# RECORDS PROVIDED

Content starts

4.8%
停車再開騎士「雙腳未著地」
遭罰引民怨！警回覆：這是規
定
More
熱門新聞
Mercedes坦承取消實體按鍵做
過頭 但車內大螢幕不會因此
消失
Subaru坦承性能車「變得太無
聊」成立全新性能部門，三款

Content ends

# WHAT YOU HAVE TO DO
Exactly as given, repeat each line above.

# RESPONSE AREA
4.8%
停車再開騎士「雙腳未著地」
遭罰引民怨！警回覆：這是規
定
More
熱門新聞
Mercedes坦承取消實體按鍵做
過頭 但車內大螢幕不會因此
消失
Subaru坦承性能車「變得太無
聊」成立全新性能部門，三款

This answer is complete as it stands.